When he arrives in 1969, J teams up with the younger K (Josh Brolin) in hopes of finding out what made him into the grump that he is in the present day. I will say, free of any substantial spoilers, that the reason that they do end up giving didn't have the emotional wallop that I wanted it to, but it may work really well for some audience members.
Now, about that device (in both senses of the word) they're trying to prevent Boris from getting his hands on. Well, it is given to K by probably my favorite character created in the Men in Black universe up until now. The character's name is Griffin and he is played by Michael Stuhlbarg, whom you may remember from Hugo & A Serious Man, and he is part of an alien race that exists in multiple planes of existence simultaneously. In other words, he can see multiple variations on every scenario that they're presented with. I'm explaining it poorly, but it works extraordinarily well, and it feels like the first thing in this series that doesn't feel trite or derivative of another work of science fiction. He steals the whole movie.

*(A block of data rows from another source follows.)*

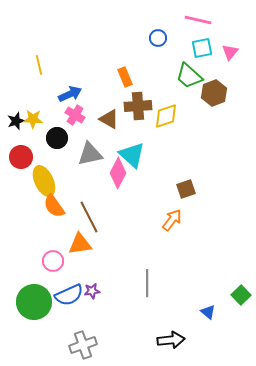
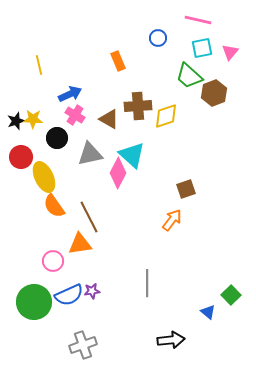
orange rectangle: moved 7 px left, 16 px up
yellow ellipse: moved 4 px up
green square: moved 10 px left
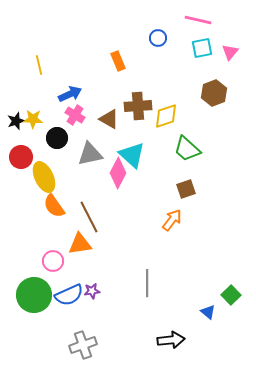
green trapezoid: moved 2 px left, 73 px down
green circle: moved 7 px up
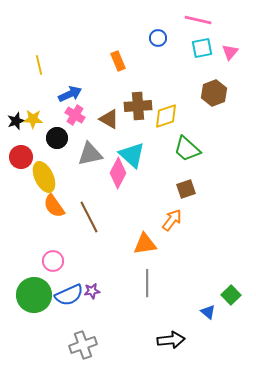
orange triangle: moved 65 px right
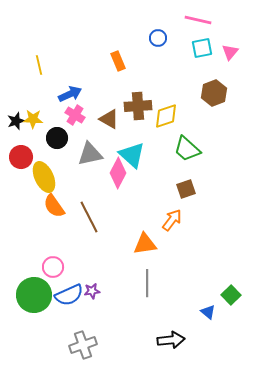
pink circle: moved 6 px down
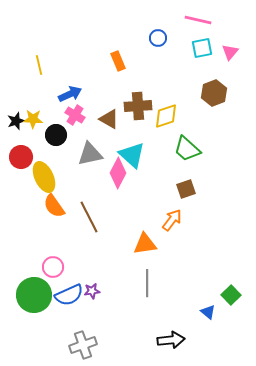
black circle: moved 1 px left, 3 px up
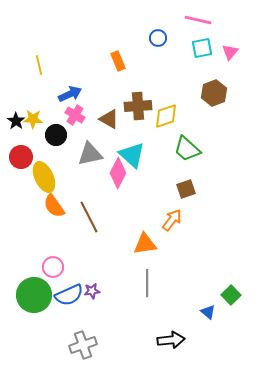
black star: rotated 18 degrees counterclockwise
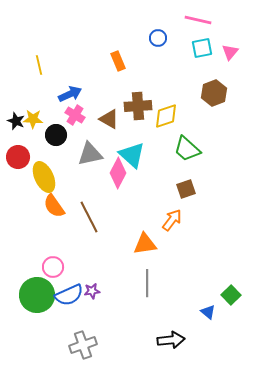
black star: rotated 12 degrees counterclockwise
red circle: moved 3 px left
green circle: moved 3 px right
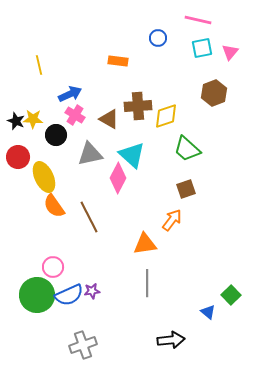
orange rectangle: rotated 60 degrees counterclockwise
pink diamond: moved 5 px down
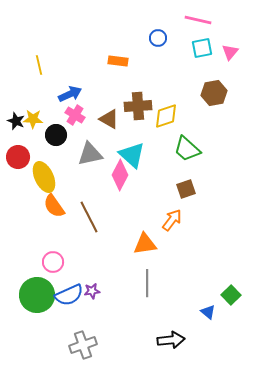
brown hexagon: rotated 10 degrees clockwise
pink diamond: moved 2 px right, 3 px up
pink circle: moved 5 px up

As I said earlier, the pairing of Jones & Smith works really well again here, but Brolin also gets a gold star for his performance as a young Tommy Lee Jones. He's really great and nails the character's surliness, while also giving him a softer edge. Alice Eve is much less successful, playing the younger version of Emma Thompson's character, who has taken over leadership of the MIB program since the (off-screen) death of Rip Torn's Zed. You know, it's funny, I really looked forward to seeing Rip Torn again, but was sad that his character was cut.
Clement is great as the series' best villain, by far, making him both dangerous and funny, something that the previous villains have failed to capture. There are also, at least, two funny cameos, my favorite of which was J's partner in the alternate reality without K. Barry Sonnenfeld is a comedy genius (yeah, I said it) and knows how to mine great comedy from outlandish scenarios. He sometimes doesn't succeed (see RV or Wild, Wild West for examples of this. Or better yet, don't), but he sometimes nails it, and while this film doesn't always nail it, it comes close often enough for me to call it a success.
I don't think this series needs to continue. I didn't really think it needed to before, and that hasn't stopped them, so who knows. If it does continue, I hope that they keep the story focus small, as it seems to have served them well here. As I said, if you like the first two, you'll like this one, but I also think if you're not a fan of part 2, you'll find a lot to like here. It's got a damn good cast, and hits more than it misses, but don't run right out and see it if you missed it. I'm sure it'll be in endless replay on cable soon enough. And that's right where this series belongs. And I don't mean that as an insult.